## ABOUT THIS EXERCISE
From the entries that follow, copy exactly the lines beginning at the line holding "1077 (283, 321)" and continuing through the line holding "Shop nu (858, 2377)".

↓↓↓

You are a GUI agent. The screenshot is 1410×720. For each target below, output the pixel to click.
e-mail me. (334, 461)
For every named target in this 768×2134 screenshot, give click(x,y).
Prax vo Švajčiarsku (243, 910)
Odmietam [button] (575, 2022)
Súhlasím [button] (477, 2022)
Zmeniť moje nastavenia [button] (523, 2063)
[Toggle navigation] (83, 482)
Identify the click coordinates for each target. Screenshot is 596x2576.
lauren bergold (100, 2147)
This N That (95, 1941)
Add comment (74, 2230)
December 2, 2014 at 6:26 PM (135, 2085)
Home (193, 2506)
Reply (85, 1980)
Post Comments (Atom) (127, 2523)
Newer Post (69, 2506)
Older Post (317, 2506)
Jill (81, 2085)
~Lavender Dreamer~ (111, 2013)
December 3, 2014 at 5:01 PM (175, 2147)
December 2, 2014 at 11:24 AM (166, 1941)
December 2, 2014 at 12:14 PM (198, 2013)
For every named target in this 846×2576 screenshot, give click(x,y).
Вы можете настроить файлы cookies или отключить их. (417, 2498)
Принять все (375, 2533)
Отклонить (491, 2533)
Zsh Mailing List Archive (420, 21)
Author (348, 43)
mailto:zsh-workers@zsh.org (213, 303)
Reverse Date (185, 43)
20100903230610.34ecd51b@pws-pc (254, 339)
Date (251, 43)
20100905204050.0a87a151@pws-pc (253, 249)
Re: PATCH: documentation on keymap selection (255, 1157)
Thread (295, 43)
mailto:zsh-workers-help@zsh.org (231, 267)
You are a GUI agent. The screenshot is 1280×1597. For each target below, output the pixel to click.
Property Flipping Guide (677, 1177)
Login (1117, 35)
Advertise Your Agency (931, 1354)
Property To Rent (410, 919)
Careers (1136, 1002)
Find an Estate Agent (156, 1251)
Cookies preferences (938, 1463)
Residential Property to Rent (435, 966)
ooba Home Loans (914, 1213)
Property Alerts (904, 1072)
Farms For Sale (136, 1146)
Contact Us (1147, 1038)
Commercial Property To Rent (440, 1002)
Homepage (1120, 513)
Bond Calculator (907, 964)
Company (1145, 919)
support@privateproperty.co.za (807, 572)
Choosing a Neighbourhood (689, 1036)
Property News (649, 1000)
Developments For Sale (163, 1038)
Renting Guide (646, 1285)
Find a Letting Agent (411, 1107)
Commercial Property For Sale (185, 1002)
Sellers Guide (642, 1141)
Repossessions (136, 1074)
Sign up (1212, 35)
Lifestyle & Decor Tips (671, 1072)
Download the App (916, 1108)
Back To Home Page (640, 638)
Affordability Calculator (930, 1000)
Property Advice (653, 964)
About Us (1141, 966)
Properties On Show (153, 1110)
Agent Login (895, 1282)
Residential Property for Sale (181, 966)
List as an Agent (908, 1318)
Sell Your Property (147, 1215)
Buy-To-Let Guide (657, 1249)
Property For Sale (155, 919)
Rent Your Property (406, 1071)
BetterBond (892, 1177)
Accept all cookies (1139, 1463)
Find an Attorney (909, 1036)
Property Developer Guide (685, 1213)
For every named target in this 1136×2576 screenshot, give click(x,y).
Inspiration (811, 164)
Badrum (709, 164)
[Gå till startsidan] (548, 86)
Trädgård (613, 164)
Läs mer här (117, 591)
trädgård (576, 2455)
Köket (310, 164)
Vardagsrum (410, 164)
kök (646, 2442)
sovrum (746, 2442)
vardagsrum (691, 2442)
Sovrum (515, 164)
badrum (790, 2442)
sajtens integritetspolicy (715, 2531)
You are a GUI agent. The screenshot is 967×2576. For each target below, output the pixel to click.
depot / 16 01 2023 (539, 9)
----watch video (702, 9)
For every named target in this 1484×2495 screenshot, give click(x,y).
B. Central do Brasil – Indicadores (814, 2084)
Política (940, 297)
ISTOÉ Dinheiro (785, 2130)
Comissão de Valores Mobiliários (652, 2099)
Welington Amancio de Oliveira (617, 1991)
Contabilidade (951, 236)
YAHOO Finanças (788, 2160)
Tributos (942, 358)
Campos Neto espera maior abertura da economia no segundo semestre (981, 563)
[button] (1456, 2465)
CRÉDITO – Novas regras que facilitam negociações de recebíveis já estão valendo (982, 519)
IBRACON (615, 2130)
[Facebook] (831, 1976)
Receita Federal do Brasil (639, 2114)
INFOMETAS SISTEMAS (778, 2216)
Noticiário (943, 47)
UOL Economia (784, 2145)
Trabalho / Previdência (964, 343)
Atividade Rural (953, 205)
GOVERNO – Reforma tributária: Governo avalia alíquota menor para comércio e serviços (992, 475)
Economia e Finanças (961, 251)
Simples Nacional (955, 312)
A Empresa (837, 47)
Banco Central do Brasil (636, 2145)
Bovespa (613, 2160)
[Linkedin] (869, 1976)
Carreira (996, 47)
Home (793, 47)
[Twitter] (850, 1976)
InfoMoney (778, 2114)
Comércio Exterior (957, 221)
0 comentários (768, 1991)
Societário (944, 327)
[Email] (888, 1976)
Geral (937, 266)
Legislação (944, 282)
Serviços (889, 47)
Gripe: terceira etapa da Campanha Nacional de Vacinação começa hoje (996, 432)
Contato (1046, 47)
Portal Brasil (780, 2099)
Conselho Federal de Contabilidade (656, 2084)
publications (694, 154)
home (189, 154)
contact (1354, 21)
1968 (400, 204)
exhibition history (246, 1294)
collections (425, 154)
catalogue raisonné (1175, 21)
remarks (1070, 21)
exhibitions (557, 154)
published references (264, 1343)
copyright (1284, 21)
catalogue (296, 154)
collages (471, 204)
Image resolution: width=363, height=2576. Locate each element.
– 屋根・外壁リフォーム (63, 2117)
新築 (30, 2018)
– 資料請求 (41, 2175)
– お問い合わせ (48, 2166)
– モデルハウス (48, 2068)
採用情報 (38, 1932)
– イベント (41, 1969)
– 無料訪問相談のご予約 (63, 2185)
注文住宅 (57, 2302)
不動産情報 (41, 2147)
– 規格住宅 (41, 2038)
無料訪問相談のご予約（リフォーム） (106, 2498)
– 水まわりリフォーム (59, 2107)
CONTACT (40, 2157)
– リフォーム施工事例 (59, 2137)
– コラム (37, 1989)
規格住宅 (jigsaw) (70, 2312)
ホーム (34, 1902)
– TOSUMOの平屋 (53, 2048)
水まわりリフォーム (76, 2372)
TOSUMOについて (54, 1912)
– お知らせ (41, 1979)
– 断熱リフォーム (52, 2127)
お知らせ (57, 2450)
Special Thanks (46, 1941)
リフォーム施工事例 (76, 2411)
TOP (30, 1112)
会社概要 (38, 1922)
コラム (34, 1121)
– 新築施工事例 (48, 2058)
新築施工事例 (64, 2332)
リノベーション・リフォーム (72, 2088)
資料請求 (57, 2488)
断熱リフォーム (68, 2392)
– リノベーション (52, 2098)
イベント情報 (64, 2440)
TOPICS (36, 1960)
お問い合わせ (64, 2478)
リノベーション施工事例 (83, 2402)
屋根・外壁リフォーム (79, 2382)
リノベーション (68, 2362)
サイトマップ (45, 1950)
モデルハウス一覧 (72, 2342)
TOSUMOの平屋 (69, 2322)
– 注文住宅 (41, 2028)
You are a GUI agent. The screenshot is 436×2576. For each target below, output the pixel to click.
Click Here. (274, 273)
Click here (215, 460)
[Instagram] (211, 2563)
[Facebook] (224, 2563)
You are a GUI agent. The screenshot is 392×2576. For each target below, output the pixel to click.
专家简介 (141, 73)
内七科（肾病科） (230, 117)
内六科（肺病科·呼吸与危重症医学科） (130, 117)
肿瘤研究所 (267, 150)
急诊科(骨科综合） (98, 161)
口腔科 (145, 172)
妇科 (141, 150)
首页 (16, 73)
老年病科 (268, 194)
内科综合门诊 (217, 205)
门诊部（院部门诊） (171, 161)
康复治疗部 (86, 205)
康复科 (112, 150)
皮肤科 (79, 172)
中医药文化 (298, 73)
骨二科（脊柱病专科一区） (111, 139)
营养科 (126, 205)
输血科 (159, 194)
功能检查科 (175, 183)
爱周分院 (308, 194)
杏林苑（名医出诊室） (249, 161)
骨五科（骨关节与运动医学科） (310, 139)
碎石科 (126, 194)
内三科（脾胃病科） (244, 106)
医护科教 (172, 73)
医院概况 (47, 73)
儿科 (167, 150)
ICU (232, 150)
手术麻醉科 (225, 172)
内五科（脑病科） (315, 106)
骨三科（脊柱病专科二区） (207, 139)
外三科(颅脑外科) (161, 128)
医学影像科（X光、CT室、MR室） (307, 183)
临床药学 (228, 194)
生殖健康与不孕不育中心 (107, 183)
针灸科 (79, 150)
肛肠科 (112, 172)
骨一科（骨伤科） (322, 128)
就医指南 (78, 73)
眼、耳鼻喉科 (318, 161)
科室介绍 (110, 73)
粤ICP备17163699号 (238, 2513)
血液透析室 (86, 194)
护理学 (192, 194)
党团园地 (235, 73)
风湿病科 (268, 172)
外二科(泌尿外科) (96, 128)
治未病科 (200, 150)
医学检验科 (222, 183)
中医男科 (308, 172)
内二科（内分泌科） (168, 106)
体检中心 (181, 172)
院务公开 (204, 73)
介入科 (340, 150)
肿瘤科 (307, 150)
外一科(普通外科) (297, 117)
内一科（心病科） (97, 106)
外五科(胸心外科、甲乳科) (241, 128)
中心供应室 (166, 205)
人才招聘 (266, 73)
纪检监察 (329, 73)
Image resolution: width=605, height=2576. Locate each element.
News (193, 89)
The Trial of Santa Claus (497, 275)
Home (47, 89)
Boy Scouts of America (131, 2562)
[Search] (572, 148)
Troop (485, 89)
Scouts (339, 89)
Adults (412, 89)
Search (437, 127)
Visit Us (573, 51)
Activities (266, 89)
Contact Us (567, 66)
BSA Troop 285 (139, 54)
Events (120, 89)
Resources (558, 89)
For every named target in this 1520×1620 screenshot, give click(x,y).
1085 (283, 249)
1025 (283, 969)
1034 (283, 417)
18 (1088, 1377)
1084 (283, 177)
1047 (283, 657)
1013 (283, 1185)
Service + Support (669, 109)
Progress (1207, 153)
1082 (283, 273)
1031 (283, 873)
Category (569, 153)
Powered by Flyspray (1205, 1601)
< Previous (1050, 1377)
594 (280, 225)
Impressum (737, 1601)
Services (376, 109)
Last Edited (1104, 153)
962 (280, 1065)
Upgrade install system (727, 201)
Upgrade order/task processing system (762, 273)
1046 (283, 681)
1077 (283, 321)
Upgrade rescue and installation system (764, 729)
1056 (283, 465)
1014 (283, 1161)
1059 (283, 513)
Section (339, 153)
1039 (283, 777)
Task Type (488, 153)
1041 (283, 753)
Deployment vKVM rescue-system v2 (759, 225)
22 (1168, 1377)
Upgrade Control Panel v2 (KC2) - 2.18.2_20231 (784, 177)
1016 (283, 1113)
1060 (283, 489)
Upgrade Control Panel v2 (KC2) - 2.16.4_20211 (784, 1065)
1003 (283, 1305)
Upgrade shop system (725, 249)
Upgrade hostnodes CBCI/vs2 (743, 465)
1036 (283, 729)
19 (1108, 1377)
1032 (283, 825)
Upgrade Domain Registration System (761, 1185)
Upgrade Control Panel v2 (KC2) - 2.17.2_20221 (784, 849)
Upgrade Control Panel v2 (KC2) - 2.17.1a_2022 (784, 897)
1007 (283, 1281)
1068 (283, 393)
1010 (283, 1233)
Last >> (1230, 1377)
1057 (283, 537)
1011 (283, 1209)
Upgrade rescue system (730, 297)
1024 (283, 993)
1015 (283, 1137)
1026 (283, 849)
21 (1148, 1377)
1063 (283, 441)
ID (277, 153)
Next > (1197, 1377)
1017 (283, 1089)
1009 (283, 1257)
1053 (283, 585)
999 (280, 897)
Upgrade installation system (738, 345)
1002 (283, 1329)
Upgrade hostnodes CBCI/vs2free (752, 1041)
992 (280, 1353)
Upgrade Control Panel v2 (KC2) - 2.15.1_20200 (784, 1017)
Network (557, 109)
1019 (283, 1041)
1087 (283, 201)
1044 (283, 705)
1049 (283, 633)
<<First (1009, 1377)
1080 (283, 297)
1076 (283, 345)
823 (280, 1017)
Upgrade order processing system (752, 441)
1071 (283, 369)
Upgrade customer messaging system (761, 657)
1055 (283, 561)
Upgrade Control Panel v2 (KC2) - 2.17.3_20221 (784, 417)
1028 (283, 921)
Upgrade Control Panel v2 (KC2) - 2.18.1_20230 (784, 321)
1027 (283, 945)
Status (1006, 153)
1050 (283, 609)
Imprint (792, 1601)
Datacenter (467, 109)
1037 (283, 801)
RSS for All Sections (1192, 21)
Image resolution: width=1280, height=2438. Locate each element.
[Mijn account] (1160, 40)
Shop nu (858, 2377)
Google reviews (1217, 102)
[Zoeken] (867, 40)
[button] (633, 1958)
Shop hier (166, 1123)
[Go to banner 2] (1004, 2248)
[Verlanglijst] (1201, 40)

↑↑↑

## ANSWER TO THE EXERCISE
1077 (283, 321)
Upgrade rescue and installation system (764, 729)
1056 (283, 465)
1014 (283, 1161)
1059 (283, 513)
Section (339, 153)
1039 (283, 777)
Task Type (488, 153)
1041 (283, 753)
Deployment vKVM rescue-system v2 (759, 225)
22 (1168, 1377)
Upgrade Control Panel v2 (KC2) - 2.18.2_20231 (784, 177)
1016 (283, 1113)
1060 (283, 489)
Upgrade Control Panel v2 (KC2) - 2.16.4_20211 (784, 1065)
1003 (283, 1305)
Upgrade shop system (725, 249)
Upgrade hostnodes CBCI/vs2 (743, 465)
1036 (283, 729)
19 (1108, 1377)
1032 (283, 825)
Upgrade Domain Registration System (761, 1185)
Upgrade Control Panel v2 (KC2) - 2.17.2_20221 (784, 849)
Upgrade Control Panel v2 (KC2) - 2.17.1a_2022 (784, 897)
1007 (283, 1281)
1068 (283, 393)
1010 (283, 1233)
Last >> (1230, 1377)
1057 (283, 537)
1011 (283, 1209)
Upgrade rescue system (730, 297)
1024 (283, 993)
1015 (283, 1137)
1026 (283, 849)
21 (1148, 1377)
1063 (283, 441)
ID (277, 153)
Next > (1197, 1377)
1017 (283, 1089)
1009 (283, 1257)
1053 (283, 585)
999 (280, 897)
Upgrade installation system (738, 345)
1002 (283, 1329)
Upgrade hostnodes CBCI/vs2free (752, 1041)
992 (280, 1353)
Upgrade Control Panel v2 (KC2) - 2.15.1_20200 (784, 1017)
Network (557, 109)
1019 (283, 1041)
1087 (283, 201)
1044 (283, 705)
1049 (283, 633)
<<First (1009, 1377)
1080 (283, 297)
1076 (283, 345)
823 (280, 1017)
Upgrade order processing system (752, 441)
1071 (283, 369)
Upgrade customer messaging system (761, 657)
1055 (283, 561)
Upgrade Control Panel v2 (KC2) - 2.17.3_20221 (784, 417)
1028 (283, 921)
Upgrade Control Panel v2 (KC2) - 2.18.1_20230 (784, 321)
1027 (283, 945)
Status (1006, 153)
1050 (283, 609)
Imprint (792, 1601)
Datacenter (467, 109)
1037 (283, 801)
RSS for All Sections (1192, 21)
Image resolution: width=1280, height=2438. Locate each element.
[Mijn account] (1160, 40)
Shop nu (858, 2377)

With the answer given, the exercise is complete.